Front-End Web & Mobile

An Introduction to the Sync Framework for Android

This is the first part in a six-part series on synchronizing data within an Android mobile app to the AWS Cloud.  Check out the full series:

There are common themes for mobile developers to be aware of.  Your app should be well designed, for instance.  Even enterprise apps should have an intuitive design so that the user doesn’t need a manual to use the app.  There are two other important themes.  First, your app must be responsive, which means users should not have to wait for data, even when they are not on the network.  Second, your app should optimize for the “3 B’s” – battery, bandwidth, and bytes.  Your app should not significantly drain the battery, it should conserve bandwidth, and it should occupy as little space on the device as possible.

Android has a solution to access cloud-based data.  In this post, we introduce the concepts.  Later posts cover the component design and how to implement the components to use AWS resources.

Content providers

We use a small notes app as an example. The app should be personalized (i.e., only I can see my posts) and the data should be stored in the cloud.  You could create a service within your app and access the data across the wire from an Amazon DynamoDB database.  However, this has several problems.

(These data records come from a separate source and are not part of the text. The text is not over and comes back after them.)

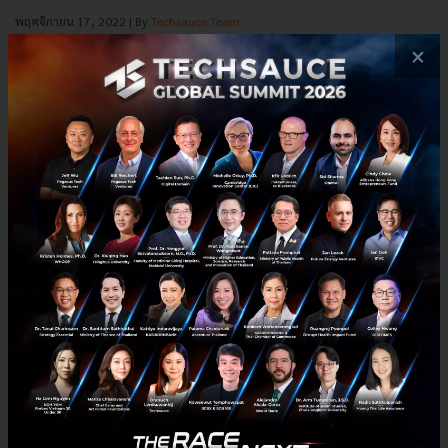
พฤศจิกายน 17, 2022
| By
Techsauce Team
23
×
PR News
nia
meditech
technology
Gartner เปิดเผย 10 เทรนด์เชิงกลยุทธ์ทางเทคโนโลยี สำหรับปี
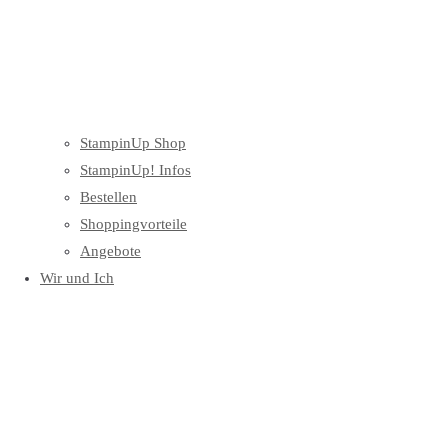
StampinUp Shop
StampinUp! Infos
Bestellen
Shoppingvorteile
Angebote
Wir und Ich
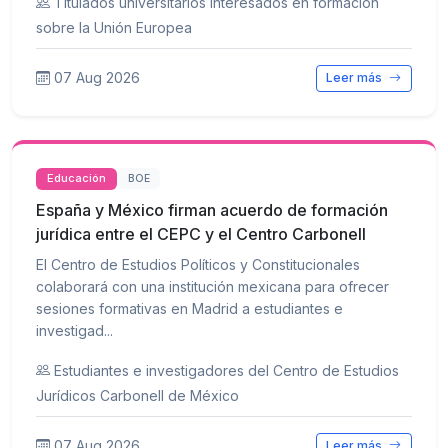
Titulados universitarios interesados en formación
sobre la Unión Europea
07 Aug 2026
Leer más
Educación
BOE
España y México firman acuerdo de formación
jurídica entre el CEPC y el Centro Carbonell
El Centro de Estudios Políticos y Constitucionales
colaborará con una institución mexicana para ofrecer
sesiones formativas en Madrid a estudiantes e
investigad...
Estudiantes e investigadores del Centro de Estudios
Jurídicos Carbonell de México
07 Aug 2026
Leer más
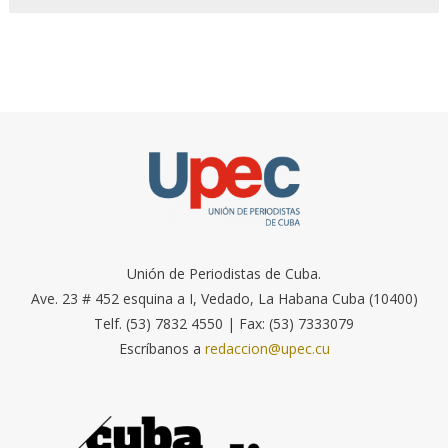
Unión de Periodistas de Cuba.
Ave. 23 # 452 esquina a I, Vedado, La Habana Cuba (10400)
Telf. (53) 7832 4550 | Fax: (53) 7333079
Escríbanos a
redaccion@upec.cu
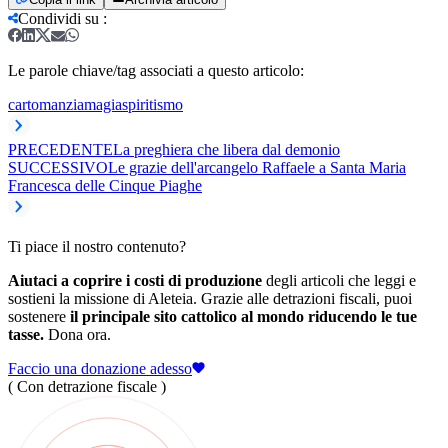
Condividi su
:
Le parole chiave/tag associati a questo articolo:
cartomanzia
magia
spiritismo
PRECEDENTE
La preghiera che libera dal demonio
SUCCESSIVO
Le grazie dell'arcangelo Raffaele a Santa Maria
Francesca delle Cinque Piaghe
Ti piace il nostro contenuto?
Aiutaci a coprire i costi di produzione
degli articoli che leggi e
sostieni la missione di Aleteia. Grazie alle detrazioni fiscali, puoi
sostenere
il principale sito cattolico al mondo riducendo le tue
tasse.
Dona ora.
Faccio una donazione adesso
( Con detrazione fiscale )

  1. The user may be out of network coverage, or in a coverage area where he or she needs to turn off data (for example, international roaming).
  2. The link may be slow or have significant packet loss that causes disconnections.
  3. You may want to provide the data to other packages.  For example, you may want to provide a Notes widget on the home screen, or be able to copy and paste the data to another application.
  4. You want to use the sync framework to provide offline synchronization through the standard Sync Manager on Android.

Three of these four items are relevant to almost all data-driven applications.  In the Android SDK, a ContentProvider provides a useful asynchronous interface between your data and your application. It also provides an interface between your data and other subsystems, such as widgets, other applications, and the sync framework.

Implementing a ContentProvider requires three classes within your application:

  1. A model of the data
  2. A contract between your application and the content provider
  3. The ContentProvider implementation

After you implement the ContentProvider, you can register it with your application using the manifest. You then use the loaders framework to asynchronously load data from the underlying data source.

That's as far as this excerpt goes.